Activity: Only lines containing the word "ยวเสม" belong in the answer; copy each one from the records.

(Extracted records)
* * * * * * * * *

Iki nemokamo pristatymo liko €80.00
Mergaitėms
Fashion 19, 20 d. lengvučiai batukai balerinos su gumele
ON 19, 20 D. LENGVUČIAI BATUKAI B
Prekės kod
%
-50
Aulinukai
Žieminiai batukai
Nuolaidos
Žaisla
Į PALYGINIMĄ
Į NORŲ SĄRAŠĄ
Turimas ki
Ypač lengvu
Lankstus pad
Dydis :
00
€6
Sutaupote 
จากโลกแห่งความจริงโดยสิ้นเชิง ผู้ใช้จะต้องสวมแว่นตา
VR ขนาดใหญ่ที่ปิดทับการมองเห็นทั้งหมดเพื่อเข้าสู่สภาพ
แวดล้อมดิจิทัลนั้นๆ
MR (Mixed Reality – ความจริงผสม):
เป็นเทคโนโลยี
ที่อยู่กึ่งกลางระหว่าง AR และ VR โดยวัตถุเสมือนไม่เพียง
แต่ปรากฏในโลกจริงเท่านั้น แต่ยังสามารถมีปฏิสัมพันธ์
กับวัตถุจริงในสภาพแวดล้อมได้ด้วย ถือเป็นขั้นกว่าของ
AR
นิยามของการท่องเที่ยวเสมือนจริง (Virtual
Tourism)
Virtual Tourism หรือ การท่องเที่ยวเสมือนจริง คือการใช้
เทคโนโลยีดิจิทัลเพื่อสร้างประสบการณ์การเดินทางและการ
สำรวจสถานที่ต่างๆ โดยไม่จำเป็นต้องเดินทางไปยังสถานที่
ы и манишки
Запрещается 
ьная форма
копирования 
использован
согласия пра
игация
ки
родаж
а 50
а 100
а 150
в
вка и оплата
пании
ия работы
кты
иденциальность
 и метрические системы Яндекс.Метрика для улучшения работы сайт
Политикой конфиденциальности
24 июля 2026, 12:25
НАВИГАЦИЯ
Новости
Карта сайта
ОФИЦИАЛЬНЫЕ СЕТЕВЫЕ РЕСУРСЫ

* * * * * * * * *

Result below:
นิยามของการท่องเที่ยวเสมือนจริง (Virtual
Virtual Tourism หรือ การท่องเที่ยวเสมือนจริง คือการใช้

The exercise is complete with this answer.